NMDA (1 mm; Tocris), glutamate (1 mm; Sigma), and ifenprodil (1–10 μm; Dr. B. Scanton, Synthelabo) were dissolved in extracellular solution. Some aliquots of ifenprodil were solubilized in ethanol; final ethanol concentration was 0.025% (v/v). This concentration had no effect of whole-cell NMDA currents (data not shown). Drug applications were done using quartz flow pipes positioned 50–150 μm from the cell. Each flow pipe was controlled by a solenoid valve that, in turn, was controlled by an external timer (Winston Instruments, Palo Alto, CA). Flow pipe translations were made by an attached piezoelectric bimorph driven by a stimulus isolation unit (Winston Instruments). Neurons were equilibrated in 3 μm ifenprodil before and during agonist applications (1 mm glutamate, 100 msec duration). For synaptic recordings, neurons were equilibrated in 3 μm ifenprodil. For whole-cell experiments 300 nm tetrodotoxin (TTX; Sigma) and the AMPA receptor antagonist 6-cyano-7-nitroquinoxaline-2,3-dione (CNQX, 5 μm; Tocris) were added to the extracellular solution. TTX was omitted from synaptic experiments.

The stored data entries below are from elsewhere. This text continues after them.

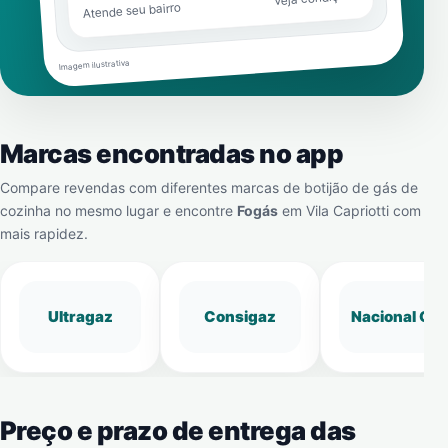
Atende seu bairro
Imagem ilustrativa
Marcas encontradas no app
Compare revendas com diferentes marcas de botijão de gás de
cozinha no mesmo lugar e encontre
Fogás
em
Vila Capriotti
com
mais rapidez.
Ultragaz
Consigaz
Nacional Gá
Preço e prazo de entrega das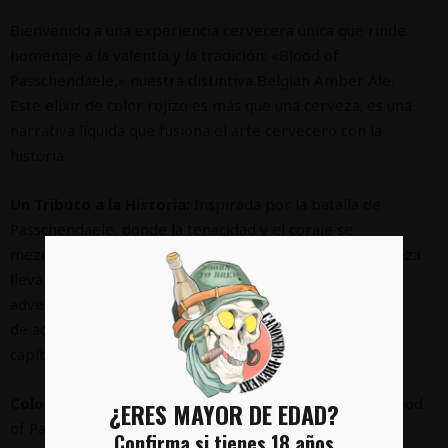
Bienvenido a una experiencia cervecera única que rinde
homenaje a la valentía y la tradición: «Blood of
Passchendaele,» nuestra distintiva Belgian Ámber Ale.
Este elixir de color rojizo es más que una cerveza; es una
narrativa líquida que fusiona el arte cervecero con la
historia.
Un Tributo a la Historia:
Inspirada por la batalla de
Passchendaele, donde la tenacidad y el coraje se
mezclaron con la tierra rojiza de Flandes, nuestra cerveza
lleva consigo el espíritu de aquellos que desafiaron las
adversidades. Cada sorbo es un homenaje a la memoria
de aquellos héroes, encapsulando la esencia de un
capítulo crucial en la historia.
Color Rojizo Profundo:
El distintivo tono rojizo de «Blood
¿ERES MAYOR DE EDAD?
of Passchendaele» evoca los campos de batalla que
Confirma si tienes 18 años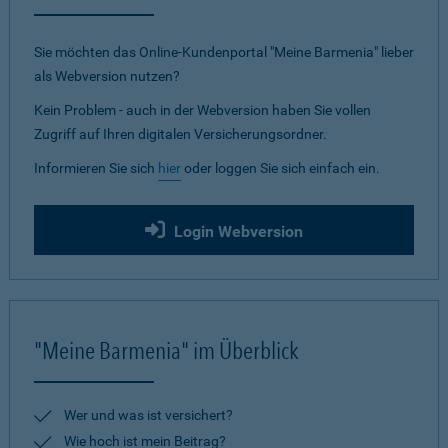
Sie möchten das Online-Kundenportal "Meine Barmenia" lieber
als Webversion nutzen?
Kein Problem - auch in der Webversion haben Sie vollen
Zugriff auf Ihren digitalen Versicherungsordner.
Informieren Sie sich
hier
oder loggen Sie sich einfach ein.
Login Webversion
"Meine Barmenia" im Überblick
Wer und was ist versichert?
Wie hoch ist mein Beitrag?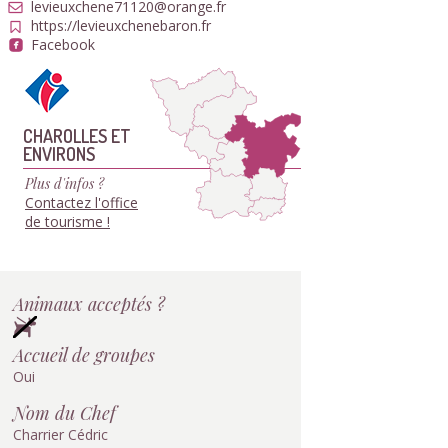
levieuxchene71120@orange.fr
https://levieuxchenebaron.fr
Facebook
CHAROLLES ET
ENVIRONS
Plus d'infos ?
Contactez l'office
de tourisme !
Animaux acceptés ?
Accueil de groupes
Oui
Nom du Chef
Charrier Cédric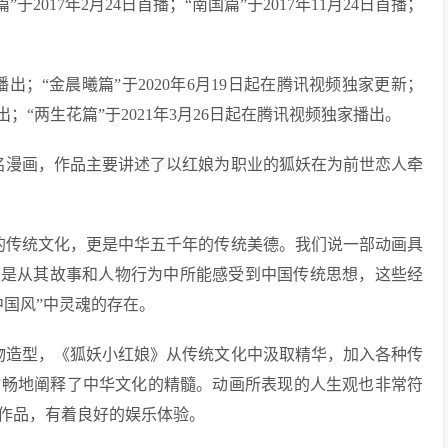
”于2017年2月24日首播；“南国篇”于2017年11月24日首播；
频播出；“金晨曦篇”于2020年6月19日起在腾讯视频独家更新；
播出；“两生花篇”于2021年3月26日起在腾讯视频独家播出。
名漫画，作品主要讲述了以红娘为职业的狐妖在为前世恋人牵
的传统文化，更是中华五千年的传统美德。我们说一部动画具
更是从其故事和人物行为中所能感受到中国传统思想，这些经
中国风”中灵魂的存在。
物造型，《狐妖小红娘》从传统文化中汲取精华，加入各种传
酣畅地阐释了中华文化的精髓。动画所表现的人生观也非常符
作品，有着良好的娱乐体验。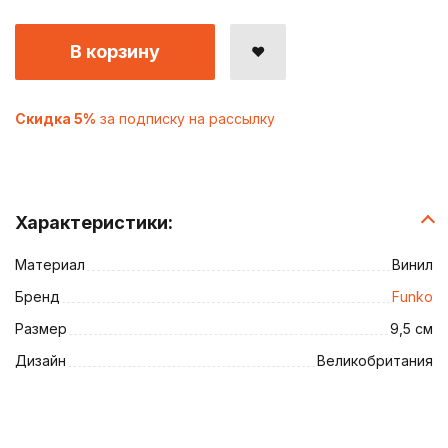
В корзину
Скидка 5%
за подписку на рассылку
Характеристики:
Материал
Винил
Бренд
Funko
Размер
9,5 см
Дизайн
Великобритания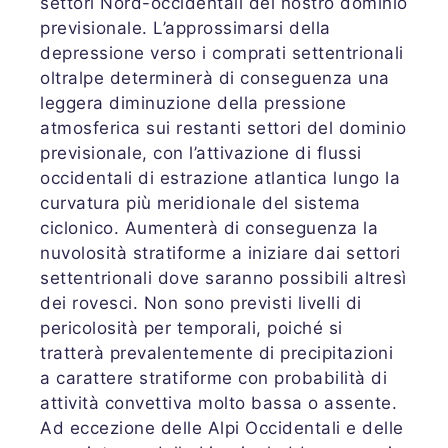
settori Nord-occidentali del nostro dominio
previsionale. L’approssimarsi della
depressione verso i comprati settentrionali
oltralpe determinerà di conseguenza una
leggera diminuzione della pressione
atmosferica sui restanti settori del dominio
previsionale, con l’attivazione di flussi
occidentali di estrazione atlantica lungo la
curvatura più meridionale del sistema
ciclonico. Aumenterà di conseguenza la
nuvolosità stratiforme a iniziare dai settori
settentrionali dove saranno possibili altresì
dei rovesci. Non sono previsti livelli di
pericolosità per temporali, poiché si
tratterà prevalentemente di precipitazioni
a carattere stratiforme con probabilità di
attività convettiva molto bassa o assente.
Ad eccezione delle Alpi Occidentali e delle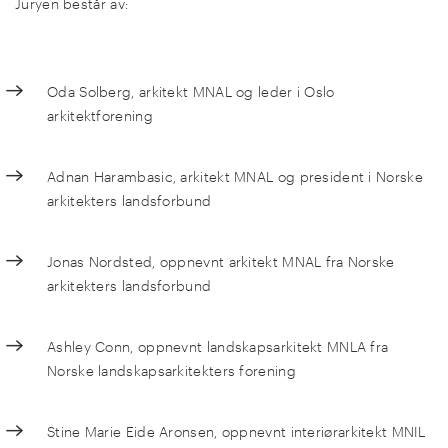
Juryen består av:
Oda Solberg, arkitekt MNAL og leder i Oslo
arkitektforening
Adnan Harambasic, arkitekt MNAL og president i Norske
arkitekters landsforbund
Jonas Nordsted, oppnevnt arkitekt MNAL fra Norske
arkitekters landsforbund
Ashley Conn, oppnevnt landskapsarkitekt MNLA fra
Norske landskapsarkitekters forening
Stine Marie Eide Aronsen, oppnevnt interiørarkitekt MNIL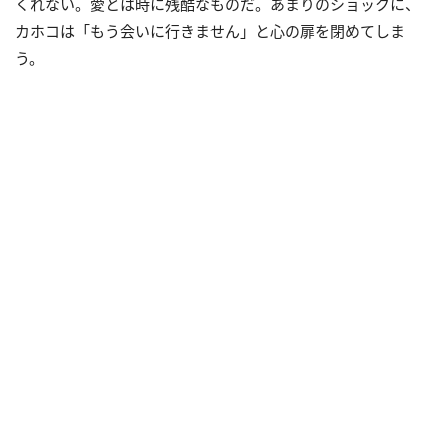
くれない。愛とは時に残酷なものだ。あまりのショックに、
カホコは「もう会いに行きません」と心の扉を閉めてしま
う。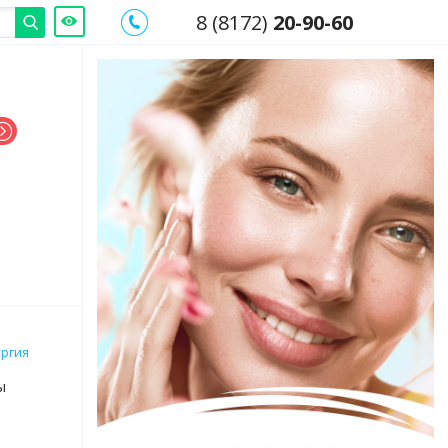
8 (8172)
20-90-60
ургия
ы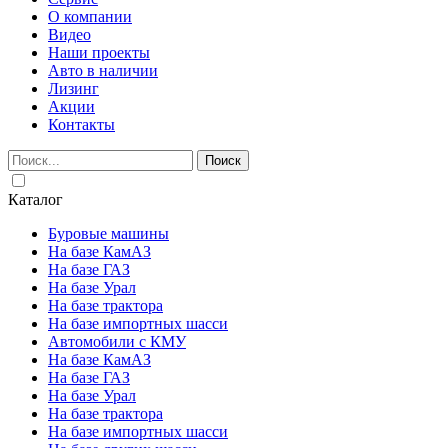
О компании
Видео
Наши проекты
Авто в наличии
Лизинг
Акции
Контакты
Поиск
Каталог
Буровые машины
На базе КамАЗ
На базе ГАЗ
На базе Урал
На базе трактора
На базе импортных шасси
Автомобили с КМУ
На базе КамАЗ
На базе ГАЗ
На базе Урал
На базе трактора
На базе импортных шасси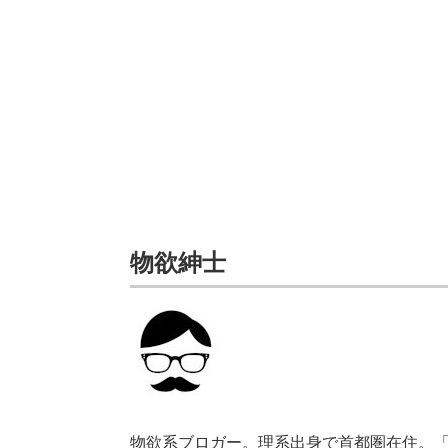
物欲紳士
物欲系ブロガー。理系出身で首都圏在住。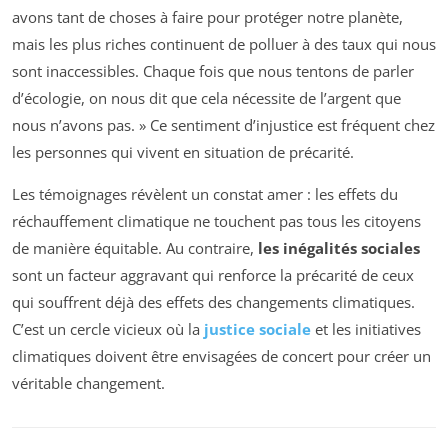
avons tant de choses à faire pour protéger notre planète,
mais les plus riches continuent de polluer à des taux qui nous
sont inaccessibles. Chaque fois que nous tentons de parler
d’écologie, on nous dit que cela nécessite de l’argent que
nous n’avons pas. » Ce sentiment d’injustice est fréquent chez
les personnes qui vivent en situation de précarité.
Les témoignages révèlent un constat amer : les effets du
réchauffement climatique ne touchent pas tous les citoyens
de manière équitable. Au contraire,
les inégalités sociales
sont un facteur aggravant qui renforce la précarité de ceux
qui souffrent déjà des effets des changements climatiques.
C’est un cercle vicieux où la
justice sociale
et les initiatives
climatiques doivent être envisagées de concert pour créer un
véritable changement.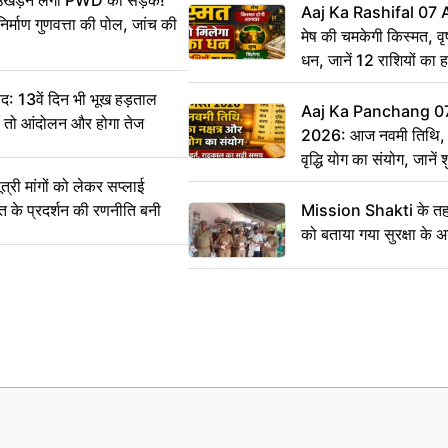
ं उखड़ने लगी PWD की सड़क!
Aaj Ka Rashifal 07
िर्माण गुणवत्ता की पोल, जांच की
मेष की चमकेगी किस्मत, व
धन, जानें 12 राशियों का 
: 13वें दिन भी भूख हड़ताल
Aaj Ka Panchang 0
ीं तो आंदोलन और होगा तेज
2026: आज नवमी तिथि, क
वृद्धि योग का संयोग, जानें श
का सही समय
ी मांगों को लेकर सप्लाई
्त के प्रदर्शन की रणनीति बनी
Mission Shakti के तहत
को बताया गया सुरक्षा के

Data analysis. All data were analyzed using Axograph software (Axon Instruments). Unless otherwise specified, currents from equilibrium drug application experiments were measured using a 500–1000 msec window after currents had reached steady-state amplitude. For NMDA receptor-mediated EPSCs, currents were measured using a 5–10 msec window centered at the peak of the EPSC. Measurements were performed on 5–10 consecutive EPSCs in the absence and presence of ifenprodil. Statistics were done using unpaired two-tailed t tests or ANOVA, and significance was set atp < 0.05. Data are reported as means ± SE.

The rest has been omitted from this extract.